Source material:
********

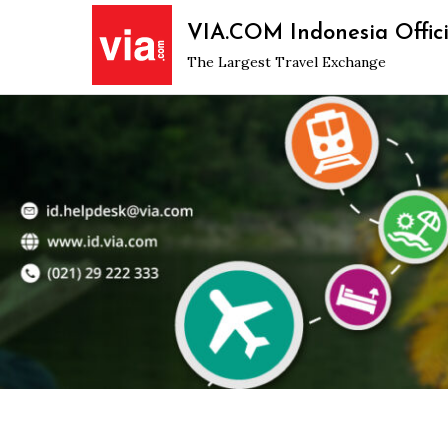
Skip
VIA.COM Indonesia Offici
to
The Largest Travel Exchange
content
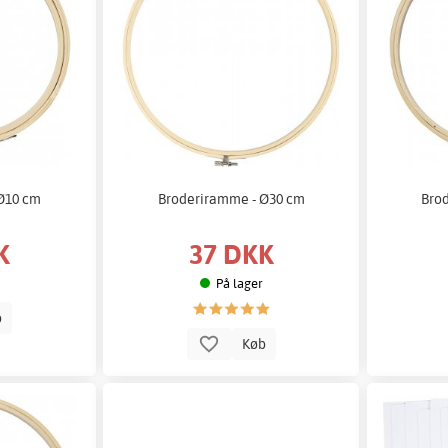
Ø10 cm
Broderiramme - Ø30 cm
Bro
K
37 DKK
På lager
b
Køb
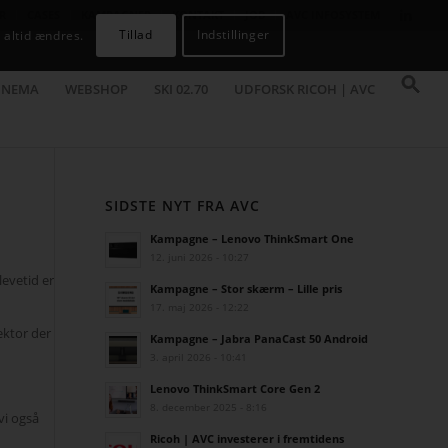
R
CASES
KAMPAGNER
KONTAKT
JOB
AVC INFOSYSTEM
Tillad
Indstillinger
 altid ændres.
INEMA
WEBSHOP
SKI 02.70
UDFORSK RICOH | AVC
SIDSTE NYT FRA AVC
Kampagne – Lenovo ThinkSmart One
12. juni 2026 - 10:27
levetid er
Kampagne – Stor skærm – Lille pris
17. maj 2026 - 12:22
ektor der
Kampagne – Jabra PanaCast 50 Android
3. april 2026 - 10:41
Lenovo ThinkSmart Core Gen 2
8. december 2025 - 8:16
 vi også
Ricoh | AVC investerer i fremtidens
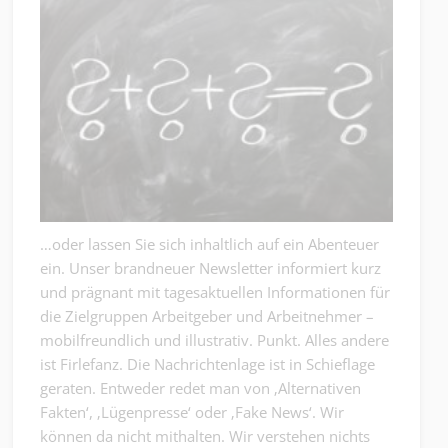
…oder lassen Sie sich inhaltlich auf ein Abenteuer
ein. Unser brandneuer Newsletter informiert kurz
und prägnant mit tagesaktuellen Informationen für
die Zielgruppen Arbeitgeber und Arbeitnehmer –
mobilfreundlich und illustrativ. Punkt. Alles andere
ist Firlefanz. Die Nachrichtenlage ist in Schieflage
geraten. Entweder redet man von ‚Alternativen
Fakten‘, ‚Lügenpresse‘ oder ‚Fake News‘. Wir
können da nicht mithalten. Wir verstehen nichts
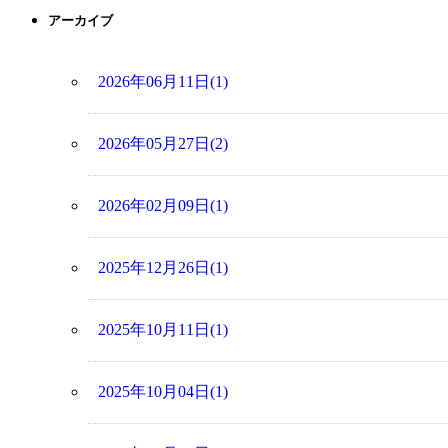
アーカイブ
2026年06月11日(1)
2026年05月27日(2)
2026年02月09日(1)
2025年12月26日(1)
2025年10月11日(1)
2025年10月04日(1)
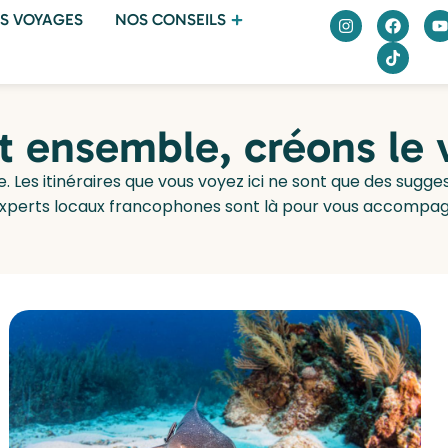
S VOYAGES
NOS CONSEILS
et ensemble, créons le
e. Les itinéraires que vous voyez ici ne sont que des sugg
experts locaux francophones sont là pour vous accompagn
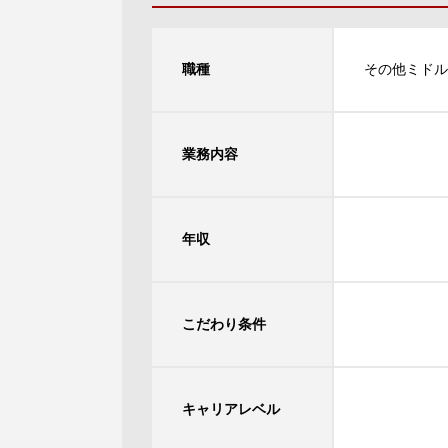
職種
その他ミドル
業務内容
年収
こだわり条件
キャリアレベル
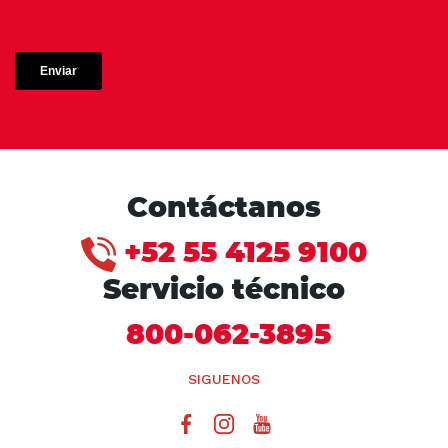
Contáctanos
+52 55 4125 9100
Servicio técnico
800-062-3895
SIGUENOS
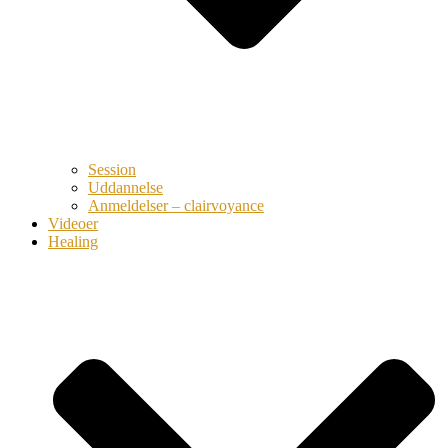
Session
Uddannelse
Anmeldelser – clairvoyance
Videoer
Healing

********

The lines to copy are those in the records above containing the word "sont".

e. Les itinéraires que vous voyez ici ne sont que des sugg
experts locaux francophones sont là pour vous accompagn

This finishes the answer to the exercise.